Case 1 $~ 0 < x \le \frac15$:

It suffices to prove that $$\Gamma(x + 1) \ge \Gamma(x^x + 1).$$ Since $y \mapsto \Gamma(y + 1)$ is strictly increasing on $(1/2, 1]$, using $1/2 < x^x < 1$ for all $x\in (0, 1/5]$, noting also that $x^x \le 1 + \frac56 x\ln x$ for all $x\in (0, 1/5]$, it suffices to prove that $$\Gamma(x + 1) \ge \Gamma\left(2 + \frac56 x\ln x\right).$$

Fact 1: $\ln \Gamma(x + 1) \ge \frac{12x^3 - x^2 - 14x}{12x^2 + 36x + 24}$ for all $x > 0$.
(Hint: Take derivatives.
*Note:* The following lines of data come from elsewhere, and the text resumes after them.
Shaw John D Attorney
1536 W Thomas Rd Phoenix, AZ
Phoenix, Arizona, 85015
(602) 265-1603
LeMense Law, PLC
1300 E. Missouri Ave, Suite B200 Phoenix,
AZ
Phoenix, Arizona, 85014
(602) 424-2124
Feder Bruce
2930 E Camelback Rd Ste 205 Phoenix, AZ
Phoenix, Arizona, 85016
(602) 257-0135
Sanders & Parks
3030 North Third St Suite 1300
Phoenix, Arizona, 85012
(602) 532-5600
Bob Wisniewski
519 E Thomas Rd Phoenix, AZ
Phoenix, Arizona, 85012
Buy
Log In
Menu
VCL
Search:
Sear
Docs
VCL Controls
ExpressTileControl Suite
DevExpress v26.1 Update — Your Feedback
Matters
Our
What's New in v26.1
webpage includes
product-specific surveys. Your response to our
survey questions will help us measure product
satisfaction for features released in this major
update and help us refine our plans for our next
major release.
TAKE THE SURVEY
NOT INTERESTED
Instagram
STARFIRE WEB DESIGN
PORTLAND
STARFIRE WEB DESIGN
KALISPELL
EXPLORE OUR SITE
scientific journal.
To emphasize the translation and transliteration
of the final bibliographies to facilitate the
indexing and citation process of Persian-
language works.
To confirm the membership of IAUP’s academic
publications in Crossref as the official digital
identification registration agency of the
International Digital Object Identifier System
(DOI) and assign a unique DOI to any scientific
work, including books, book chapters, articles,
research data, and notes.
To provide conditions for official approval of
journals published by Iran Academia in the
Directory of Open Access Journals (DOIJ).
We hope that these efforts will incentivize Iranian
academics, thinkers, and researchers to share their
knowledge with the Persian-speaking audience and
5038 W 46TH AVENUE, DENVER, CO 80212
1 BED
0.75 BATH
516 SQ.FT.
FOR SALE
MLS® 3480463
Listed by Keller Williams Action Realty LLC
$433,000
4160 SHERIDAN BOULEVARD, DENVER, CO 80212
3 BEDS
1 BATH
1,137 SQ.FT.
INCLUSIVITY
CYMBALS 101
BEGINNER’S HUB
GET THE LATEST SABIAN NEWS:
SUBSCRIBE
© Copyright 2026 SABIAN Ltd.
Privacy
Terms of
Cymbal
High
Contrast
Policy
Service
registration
Use (the digamma function) $\psi(u) \ge \ln u - \frac{1}{2u} - \frac{1}{12u^2}$ for all $u > 0$.)

Fact 2: For all $v\in [1, 2]$, $$\ln \Gamma(v) \le - \frac32\ln 2 + \frac{47}{24} + (v - 1/2)\ln v - v + \frac{1}{12v}.$$ (The proof is similar to that of Fact 1.)

Using Facts 1-2, it suffices to prove that \begin{align*} &\frac{12x^3 - x^2 - 14x}{12x^2 + 36x + 24}\\ \ge\, & - \frac32\ln 2 + \frac{47}{24} + \left(2 + \frac56 x\ln x - \frac12\right)\ln \left(2 + \frac56 x\ln x\right)\\ &\quad - \left(2 + \frac56 x\ln x\right) + \frac{1}{12(2 + \frac56 x\ln x)}. \end{align*}

Fact 3: For all $x \in (0, 1]$, $$\ln\left(2 + \frac56 x\ln x\right) \le \ln 2 + \frac{10x\ln x}{24 + 5x\ln x}.$$

Using Fact 3, it suffices to prove that \begin{align*} &\frac{12x^3 - x^2 - 14x}{12x^2 + 36x + 24}\\ \ge\, & - \frac32\ln 2 + \frac{47}{24} + \left(2 + \frac56 x\ln x - \frac12\right)\cdot \left(\ln 2 + \frac{10x\ln x}{24 + 5x\ln x}\right)\\ &\quad - \left(2 + \frac56 x\ln x\right) + \frac{1}{12(2 + \frac56 x\ln x)}\\ =\, & F(x\ln x) \end{align*} where $$F(u) = - \frac32\ln 2 + \frac{47}{24} + \left(2 + \frac56 u - \frac12\right)\cdot \left(\ln 2 + \frac{10u}{24 + 5u}\right) - \left(2 + \frac56 u\right) + \frac{1}{12(2 + \frac56 u)}.$$ It is not difficult to prove that $F(u)$ is strictly increasing on $(0, 1]$.

Fact 4: For all $x\in (0, 1/5]$, $$x\ln x \le \frac{(10 - 5\ln 5)x^2 - (2 + \ln 5)x}{5x + 1}.$$

Using Fact 4, it suffices to prove that $$\frac{12x^3 - x^2 - 14x}{12x^2 + 36x + 24} \ge F\left(\frac{(10 - 5\ln 5)x^2 - (2 + \ln 5)x}{5x + 1}\right)$$ which is true (simply a polynomial inequality).